Cars \(A\) and \(B\) travel in a straight line. The distance of \(A\) from the starting point is given as a function of time by \(x_A(t) = \alpha{t} + \beta{t}^2\), with \(\alpha =\) 2.60 m/s and \(\beta =\) 1.20 m/s\(^2\). The distance of \(B\) from the starting point is \(x_B(t) = \gamma{t}^2 - \delta{t}^3\), with \(\gamma =\) 2.80 m/s\(^2\) and \(\delta =\) 0.20 m/s\(^3\). (a) Which car is ahead just after the two cars leave the starting point? (b) At what time(s) are the cars at the same point? (c) At what time(s) is the distance from \(A\) to \(B\) neither increasing nor decreasing? (d) At what time(s) do \(A\) and \(B\) have the same acceleration?

Short Answer

Expert verified
(a) Car A. (b) Solve: \( t = \frac{-1.60 \pm \, \text{sqrt}((1.60)^2 - 4(-0.20)(-2.60))}{2(-0.20)} \). (c) Solve: \( 0.60t^2 - 3.00t + 2.60 = 0 \). (d) \( t = \frac{3.20}{1.20} \).

Step by step solution

01

Initial Distance Comparison

To determine which car is ahead just after the start, we evaluate their distances at a small time, i.e., just after the start, let's calculate the value at \(t = 0^+\).\( x_A(0^+) = \alpha \cdot 0 + \beta \cdot 0^2 = 0 \text{ m}\)\( x_B(0^+) = \gamma \cdot 0^2 - \delta \cdot 0^3 = 0 \text{ m}\)At \(t = 0\), \(x_A = 0\) and \(x_B = 0\), hence they are at the same position.

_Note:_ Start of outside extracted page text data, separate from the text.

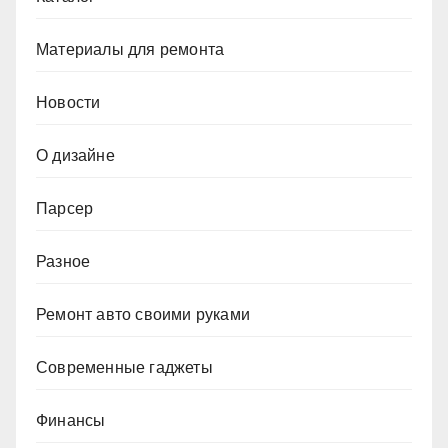
Материалы для ремонта
Новости
О дизайне
Парсер
Разное
Ремонт авто своими руками
Современные гаджеты
Финансы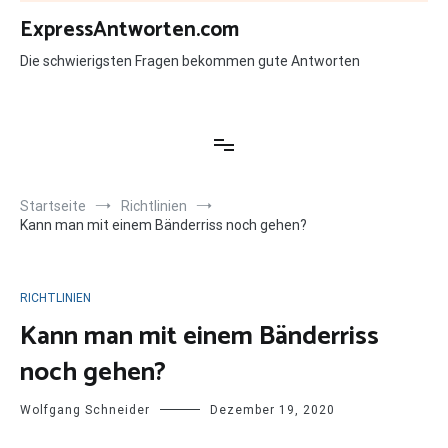
Zum
ExpressAntworten.com
Inhalt
springen
Die schwierigsten Fragen bekommen gute Antworten
Startseite
Richtlinien
Kann man mit einem Bänderriss noch gehen?
RICHTLINIEN
Kann man mit einem Bänderriss
noch gehen?
Wolfgang Schneider
Dezember 19, 2020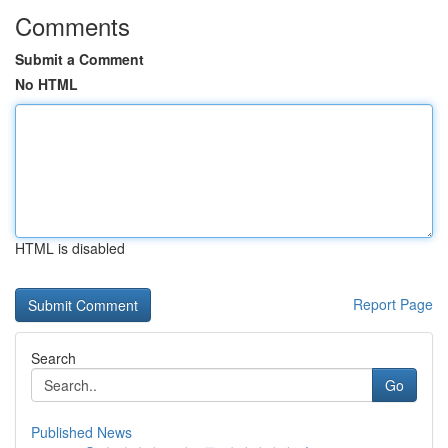
Comments
Submit a Comment
No HTML
HTML is disabled
Report Page
Search
Go
Published News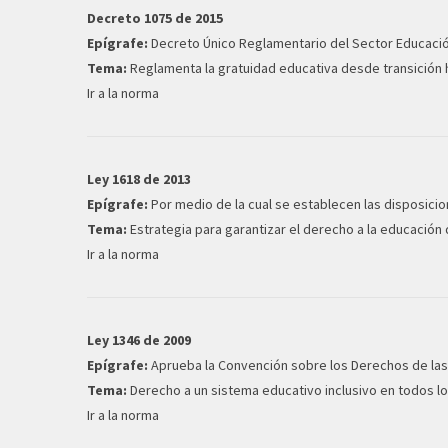
Decreto 1075 de 2015
Epígrafe:
Decreto Único Reglamentario del Sector Educació
Tema:
Reglamenta la gratuidad educativa desde transición h
Ir a la norma
Ley 1618 de 2013
Epígrafe:
Por medio de la cual se establecen las disposicio
Tema:
Estrategia para garantizar el derecho a la educació
Ir a la norma
Ley 1346 de 2009
Epígrafe:
Aprueba la Convención sobre los Derechos de la
Tema:
Derecho a un sistema educativo inclusivo en todos lo
Ir a la norma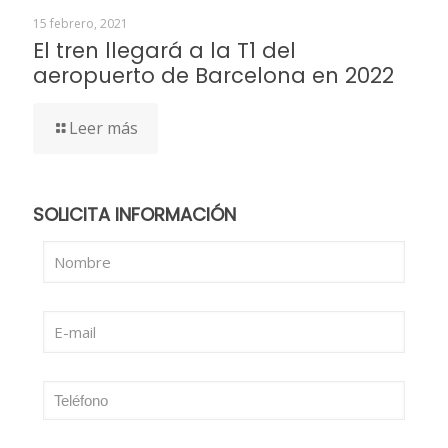
15 febrero, 2021
El tren llegará a la T1 del
aeropuerto de Barcelona en 2022
Leer más
SOLICITA INFORMACIÓN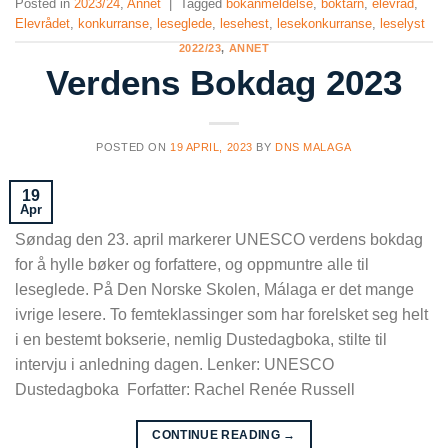
Posted in
2023/24
,
Annet
|
Tagged
bokanmeldelse
,
boktårn
,
elevråd
,
Elevrådet
,
konkurranse
,
leseglede
,
lesehest
,
lesekonkurranse
,
leselyst
2022/23
,
ANNET
Verdens Bokdag 2023
POSTED ON
19 APRIL, 2023
BY
DNS MALAGA
19
Apr
Søndag den 23. april markerer UNESCO verdens bokdag
for å hylle bøker og forfattere, og oppmuntre alle til
leseglede. På Den Norske Skolen, Málaga er det mange
ivrige lesere. To femteklassinger som har forelsket seg helt
i en bestemt bokserie, nemlig Dustedagboka, stilte til
intervju i anledning dagen. Lenker: UNESCO
Dustedagboka Forfatter: Rachel Renée Russell
CONTINUE READING
→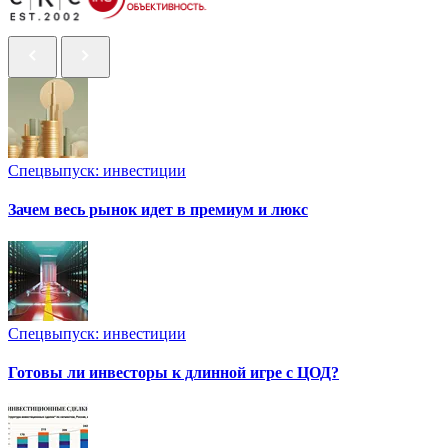
Спецвыпуск: инвестиции
Зачем весь рынок идет в премиум и люкс
Спецвыпуск: инвестиции
Готовы ли инвесторы к длинной игре с ЦОД?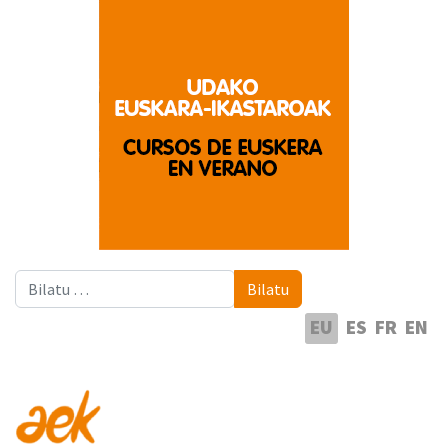
Bilatu
Bilatu
Hautatu hizkuntza
EU
ES
FR
EN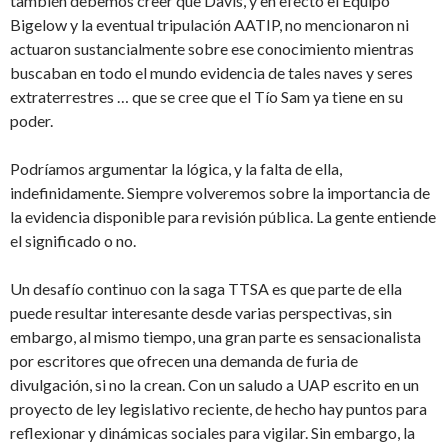
también debemos creer que Davis, y en efecto el Equipo
Bigelow y la eventual tripulación AATIP, no mencionaron ni
actuaron sustancialmente sobre ese conocimiento mientras
buscaban en todo el mundo evidencia de tales naves y seres
extraterrestres … que se cree que el Tío Sam ya tiene en su
poder.
Podríamos argumentar la lógica, y la falta de ella,
indefinidamente. Siempre volveremos sobre la importancia de
la evidencia disponible para revisión pública. La gente entiende
el significado o no.
Un desafío continuo con la saga TTSA es que parte de ella
puede resultar interesante desde varias perspectivas, sin
embargo, al mismo tiempo, una gran parte es sensacionalista
por escritores que ofrecen una demanda de furia de
divulgación, si no la crean. Con un saludo a UAP escrito en un
proyecto de ley legislativo reciente, de hecho hay puntos para
reflexionar y dinámicas sociales para vigilar. Sin embargo, la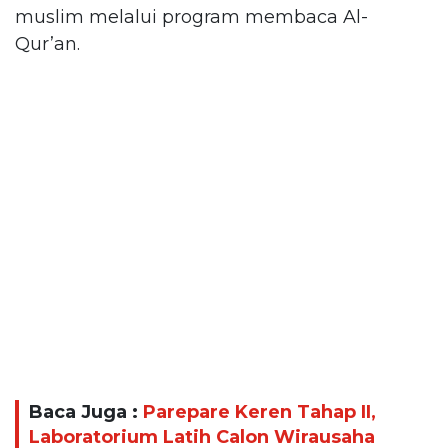
muslim melalui program membaca Al-
Qur’an.
Baca Juga :
Parepare Keren Tahap II,
Laboratorium Latih Calon Wirausaha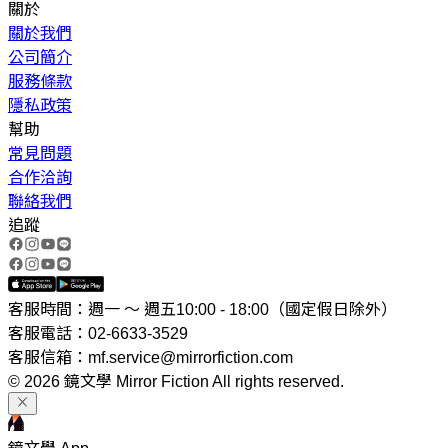
關於
關於我們
公司簡介
服務條款
隱私政策
幫助
常見問題
合作洽詢
聯絡我們
追蹤
客服時間：週一 ～ 週五10:00 - 18:00（國定假日除外）
客服電話：02-6633-3529
客服信箱：mf.service@mirrorfiction.com
© 2026 鏡文學 Mirror Fiction All rights reserved.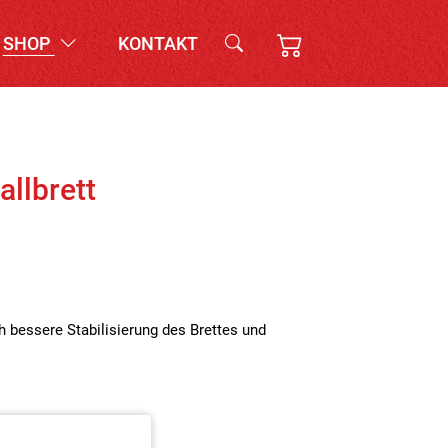
SHOP
KONTAKT
allbrett
och bessere Stabilisierung des Brettes und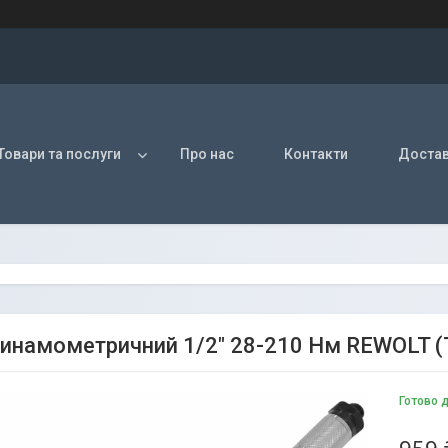
Товари та послуги
Про нас
Контакти
Достав
инамометричний 1/2" 28-210 Нм REWOLT (
Готово 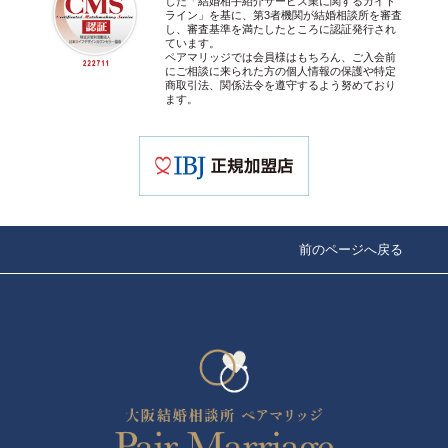
した「結婚相手紹介サービス業に関するガイド
ライン」を基に、第3者機関が結婚相談所を審査
し、審査基準を満たしたところに認証発行され
ています。
ペアマリッジでは会員様はもちろん、ご入会前
にご相談に来られた方の個人情報の保護や特定
商取引法、関係法令を遵守するよう努めており
ます。
前のページへ戻る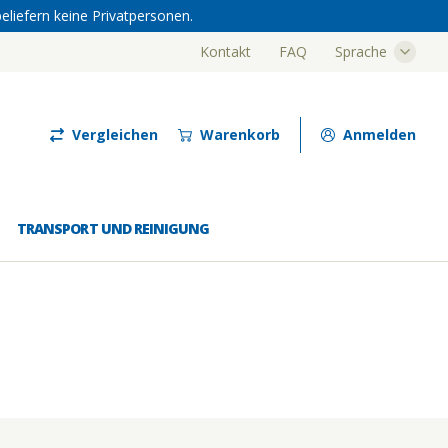
eliefern keine Privatpersonen.
Kontakt
FAQ
Sprache
Luze
Vergleichen
Warenkorb
Anmelden
TRANSPORT UND REINIGUNG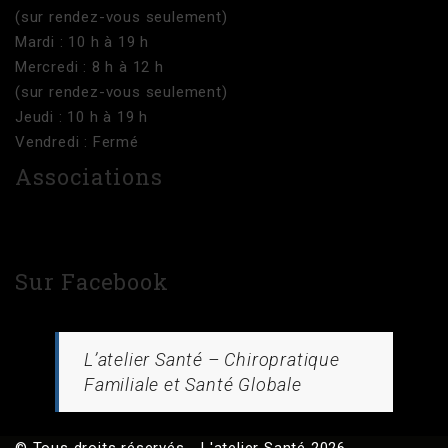
(sur rendez-vous seulement)
Mardi : 10 h à 19 h
Mercredi : 8 h à 12 h
(sur rendez-vous seulement)
Jeudi : 10 h à 19 h
Vendredi : Fermé
Associations
Sur Facebook
L’atelier Santé – Chiropratique
Familiale et Santé Globale
© Tous droits réservés - L'atelier Santé 2026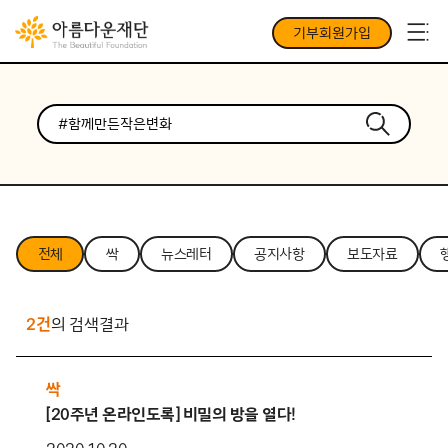
기부회원가입
전체
싹
뉴스레터
공지사항
보도자료
2건
의 검색결과
싹
[20주년 온라인도록] 비밀의 방을 열다!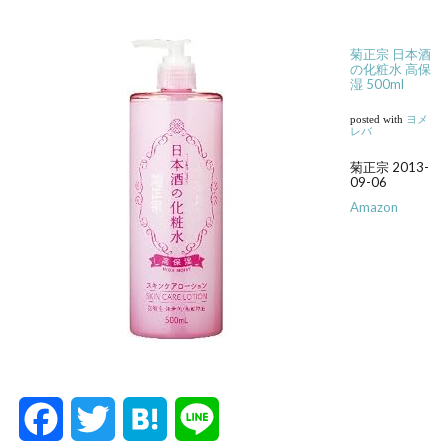
菊正宗 日本酒
の化粧水 高保
湿 500ml
posted with
ヨメ
レバ
菊正宗 2013-
09-06
Amazon
F
T
H
L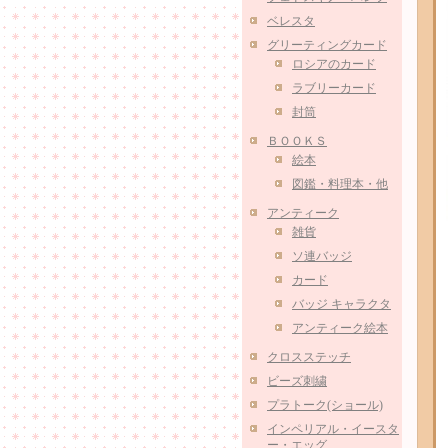
ベレスタ
グリーティングカード
ロシアのカード
ラブリーカード
封筒
ＢＯＯＫＳ
絵本
図鑑・料理本・他
アンティーク
雑貨
ソ連バッジ
カード
バッジ キャラクタ
アンティーク絵本
クロスステッチ
ビーズ刺繍
プラトーク(ショール)
インペリアル・イースタ
ー・エッグ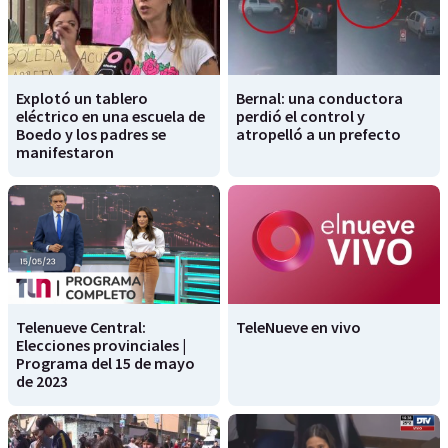
Explotó un tablero
Bernal: una conductora
eléctrico en una escuela de
perdió el control y
Boedo y los padres se
atropelló a un prefecto
manifestaron
Telenueve Central:
TeleNueve en vivo
Elecciones provinciales |
Programa del 15 de mayo
de 2023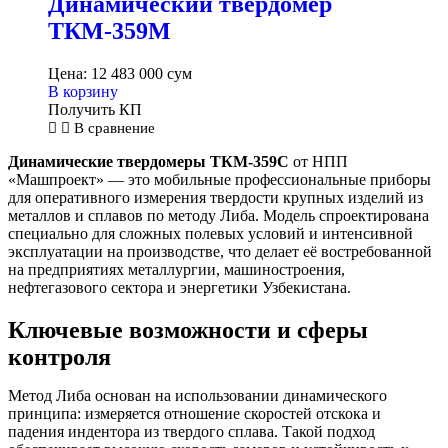
Динамический твердомер
ТКМ-359М
Цена:
12 483 000
сум
В корзину
Получить КП
В сравнение
Динамические твердомеры ТКМ-359С
от НПП
«Машпроект» — это мобильные профессиональные приборы
для оперативного измерения твердости крупных изделий из
металлов и сплавов по методу Либа. Модель спроектирована
специально для сложных полевых условий и интенсивной
эксплуатации на производстве, что делает её востребованной
на предприятиях металлургии, машиностроения,
нефтегазового сектора и энергетики Узбекистана.
Ключевые возможности и сферы
контроля
Метод Либа основан на использовании динамического
принципа: измеряется отношение скоростей отскока и
падения индентора из твердого сплава. Такой подход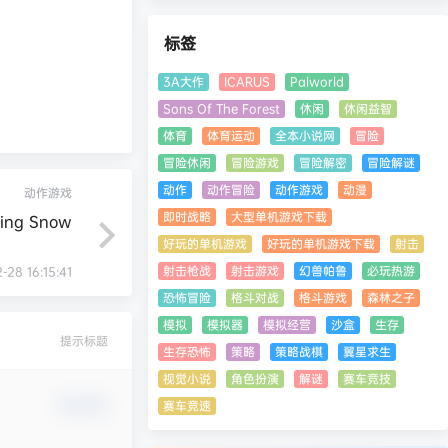
标签
3A大作
ICARUS
Palworld
Sons Of The Forest
休闲
休闲益智
体育
体育运动
全本小说网
冒险
冒险休闲
冒险游戏
冒险解密
冒险解谜
动作
动作冒险
动作游戏
动漫
动作游戏
即时战略
大型单机游戏下载
ing Snow
好玩的单机游戏
好玩的单机游戏下载
射击
射击枪战
射击游戏
幻兽帕鲁
必玩热游
-28 16:15:41
恐怖冒险
格斗对战
格斗游戏
森林之子
模拟
模拟器
模拟经营
沙盒
生存
提示标题
生存恐怖
策略
策略战棋
翼星求生
视觉小说
角色扮演
解谜
赛车竞技
确认修改
赛车竞速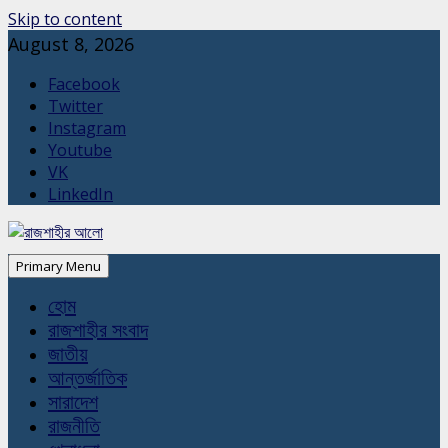
Skip to content
August 8, 2026
Facebook
Twitter
Instagram
Youtube
VK
LinkedIn
Primary Menu
হোম
রাজশাহীর সংবাদ
জাতীয়
আন্তর্জাতিক
সারাদেশ
রাজনীতি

Just after this point, we need to evaluate the derivatives to see who starts moving away more rapidly.\(x_A'(t) = \alpha + 2\beta{t} = 2.60 + 2(1.20)t = 2.60 + 2.40t\)\(x_B'(t) = 2\gamma{t} - 3\delta{t}^2 = 2(2.80)t - 3(0.20)t^2 = 5.60t - 0.60t^2\)Initially, for a very small \(t\), \(x_A\) has a non-zero speed, while \(x_B\) does not move at \(t = 0\) since \(5.60t - 0.60t^2\approaches 5.60t\to 0 \, \text{ as } \, t\to 0\). So, Car \(A\) moves away first, hence Car \(A\) is initially ahead.
02

Find Intersection Time

To find when the cars meet again, solve for \(x_A(t) = x_B(t)\).\( \alpha{t} + \beta{t}^2 = \gamma{t}^2 - \delta{t}^3\)Substitute the values of \(\alpha, \beta, \gamma, \text{ and } \delta\):\( 2.60t + 1.20t^2 = 2.80t^2 - 0.20t^3\)Rearrange the equation:\( 0 = -0.20t^3 + 1.60t^2 - 2.60t\)Factor out the common factor of t:\( t(-0.20t^2 + 1.60t - 2.60) = 0\)So, the solutions are \(t = 0\) or solve the quadratic:\(-0.20t^2 + 1.60t - 2.60 = 0\)Using the quadratic formula, \(t = \frac{-b \pm \sqrt{b^2 - 4ac}}{2a}\), with \(a = -0.20, b = 1.60, c = -2.60\):\(t = \frac{-1.60 \pm \sqrt{(1.60)^2 - 4(-0.20)(-2.60)}}{2(-0.20)}\)Calculate to find the valid positive time values.
03

Distance Change Analysis

For the distance from A to B to neither increase nor decrease, the derivative of the distance needs to be zero.Distance \(D(t) = x_B(t) - x_A(t)\).\(D'(t) = x_B'(t) - x_A'(t)\)\(D'(t) = (5.60t - 0.60t^2) - (2.60 + 2.40t)\)Simplify and find when \(D'(t) = 0\):\(3.00t - 0.60t^2 = 2.60\)Rearrange and solve this quadratic:\(0.60t^2 - 3.00t + 2.60 = 0\)Use the quadratic formula again to find the time.
04

Acceleration Comparison

Find the accelerations and equate them to find when they are the same.Acceleration of Car A, \(a_A = x_A''(t) = 2\beta = 2.40\,\text{m/s}^2\).Acceleration of Car B, \(a_B = x_B''(t) = 2\gamma - 6\delta{t} = 5.60 - 1.20t\).Equate these:\(2.40 = 5.60 - 1.20t\)Solve for \(t\) to find when these accelerations are equal.\(1.20t = 5.60 - 2.40 = 3.20\)\(t = \frac{3.20}{1.20}\)Calculate to get the time value.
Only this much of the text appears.